29 czerwca 1969: jako kapitan w paradzie burtowej podczas pierwszego podniesienia bandery na s/y Roztocze
arch. Ziemowit Barański

 

 Po raz pierwszy użył „metody nożowej” do obliczenia położenia środka wyporu w części zanurzonej owręża w roku 1977, w tym też roku dał komendę do pierwszego zwrotu przez sztag na rejowym żaglowcu Biegnąca po falach – brygantynie pływającej po jeziorach mazurskich.

 

 Po raz pierwszy założył swój słynny beret (który podarował mu Reinaldo Ruilova Mera – kadet z ekwadorskiego żaglowca Guayas) w roku 1980.

Beret z BAE Guayas, polar z STS Kapitan Borchardt, polo z SV Concordia, mostek STS Pogoria
fot.
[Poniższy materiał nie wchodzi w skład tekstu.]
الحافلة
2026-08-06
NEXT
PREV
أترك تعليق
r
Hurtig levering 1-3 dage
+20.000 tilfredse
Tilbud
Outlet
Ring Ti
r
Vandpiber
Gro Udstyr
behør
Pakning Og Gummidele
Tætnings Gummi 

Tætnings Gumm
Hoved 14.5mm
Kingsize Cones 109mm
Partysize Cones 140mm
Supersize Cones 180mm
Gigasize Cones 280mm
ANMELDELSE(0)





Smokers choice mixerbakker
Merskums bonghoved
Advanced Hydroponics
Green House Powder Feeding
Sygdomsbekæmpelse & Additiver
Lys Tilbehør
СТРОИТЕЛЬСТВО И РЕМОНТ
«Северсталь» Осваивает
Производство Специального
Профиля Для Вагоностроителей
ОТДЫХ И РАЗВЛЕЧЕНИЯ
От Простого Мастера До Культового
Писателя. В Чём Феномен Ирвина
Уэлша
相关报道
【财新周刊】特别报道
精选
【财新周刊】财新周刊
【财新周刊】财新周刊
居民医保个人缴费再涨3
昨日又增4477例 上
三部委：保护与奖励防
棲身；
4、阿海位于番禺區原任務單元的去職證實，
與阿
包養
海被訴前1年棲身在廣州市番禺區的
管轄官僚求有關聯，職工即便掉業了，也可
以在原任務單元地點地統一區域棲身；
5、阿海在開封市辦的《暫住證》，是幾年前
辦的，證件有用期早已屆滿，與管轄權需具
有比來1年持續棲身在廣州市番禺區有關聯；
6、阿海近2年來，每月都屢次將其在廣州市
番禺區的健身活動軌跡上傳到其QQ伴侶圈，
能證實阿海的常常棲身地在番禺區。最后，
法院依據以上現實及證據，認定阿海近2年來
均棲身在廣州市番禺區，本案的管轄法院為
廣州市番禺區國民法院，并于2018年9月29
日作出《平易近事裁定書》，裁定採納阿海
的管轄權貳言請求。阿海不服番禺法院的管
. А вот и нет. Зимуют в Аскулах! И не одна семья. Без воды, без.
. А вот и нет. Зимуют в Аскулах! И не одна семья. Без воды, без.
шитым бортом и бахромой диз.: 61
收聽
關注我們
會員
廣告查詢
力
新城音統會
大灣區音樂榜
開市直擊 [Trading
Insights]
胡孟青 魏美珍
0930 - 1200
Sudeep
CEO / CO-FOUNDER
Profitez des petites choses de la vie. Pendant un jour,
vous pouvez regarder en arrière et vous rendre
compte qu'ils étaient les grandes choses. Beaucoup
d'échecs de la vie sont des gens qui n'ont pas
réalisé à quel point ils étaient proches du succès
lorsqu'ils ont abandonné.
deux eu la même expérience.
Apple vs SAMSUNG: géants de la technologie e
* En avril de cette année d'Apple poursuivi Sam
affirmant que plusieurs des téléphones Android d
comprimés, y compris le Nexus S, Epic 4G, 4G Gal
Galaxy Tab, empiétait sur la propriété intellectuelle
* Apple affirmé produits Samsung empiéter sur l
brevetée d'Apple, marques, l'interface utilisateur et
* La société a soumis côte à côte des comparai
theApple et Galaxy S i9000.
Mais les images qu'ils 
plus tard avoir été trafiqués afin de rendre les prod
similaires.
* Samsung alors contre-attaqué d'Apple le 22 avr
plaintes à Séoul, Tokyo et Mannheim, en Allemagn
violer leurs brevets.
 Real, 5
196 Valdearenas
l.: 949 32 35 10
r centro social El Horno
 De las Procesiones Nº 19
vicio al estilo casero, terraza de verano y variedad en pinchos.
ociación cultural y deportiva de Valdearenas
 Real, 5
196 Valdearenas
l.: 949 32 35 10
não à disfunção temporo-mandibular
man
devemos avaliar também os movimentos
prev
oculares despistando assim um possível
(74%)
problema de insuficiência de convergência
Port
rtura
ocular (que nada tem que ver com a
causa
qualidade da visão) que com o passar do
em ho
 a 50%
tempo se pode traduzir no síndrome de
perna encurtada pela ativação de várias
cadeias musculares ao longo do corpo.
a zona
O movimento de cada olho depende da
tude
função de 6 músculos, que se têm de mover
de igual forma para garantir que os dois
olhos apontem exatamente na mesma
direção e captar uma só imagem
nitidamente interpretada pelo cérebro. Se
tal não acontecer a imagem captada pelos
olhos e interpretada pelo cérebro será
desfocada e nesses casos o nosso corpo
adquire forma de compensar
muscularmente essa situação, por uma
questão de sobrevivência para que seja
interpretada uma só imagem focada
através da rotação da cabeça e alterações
Małgorzata Wielądek (2013-11-01)

 

 Po raz pierwszy został kapitanem s/y Stormvogel w roku 1981.

1982, s/y Stormvogel: takie były połowy na Antylach
arch. Ziemowit Barański

 

 Po raz pierwszy otrzymał najwyższą żeglarską odznakę turystyczną PTTK – Złotą Odznakę z Trzema Szmaragdami w roku 1983 (dziś liczba szmaragdów wzrosła wielokrotnie).

 

1988, STS Pogoria: na środku Atlantyku
fot. Ryszard Mokrzycki

 

 Pierwszy raz opłynął przylądek Horn 22 grudnia 1988 r. jako I oficer STS Pogoria, a jednocześnie dyrektor i nauczyciel chemii Międzynarodowej Szkoły pod Żaglami Krzysztofa Baranowskiego.

22 grudnia 1988, STS Pogoria: Horn po raz pierwszy
fot. Kazimierz Robak

 

 Po raz pierwszy został kapitanem RV Oceania w roku 1990.

 

 Po raz pierwszy został kapitanem STS Fryderyk Chopin (jako kapitan statku w budowie) w roku 1991.

1992, styczeń: kapitan statku w budowie podczas taklowania STS Fryderyk Chopin
arch. Ziemowit Barański

 

 Po raz pierwszy – jako kapitan STS Fryderyk Chopin – rozmawiał z księciem Edynburga Filipem, małżonkiem królowej Elżbiety II, w roku 1992.

14 lipca 1992, Boston: książę Filip i kapitan STS Fryderyk Chopin
fot. Włodzimierz Wieczorkiewicz

 

 Po raz pierwszy wypłynął na barkentynie Mary Anne w roku 1997.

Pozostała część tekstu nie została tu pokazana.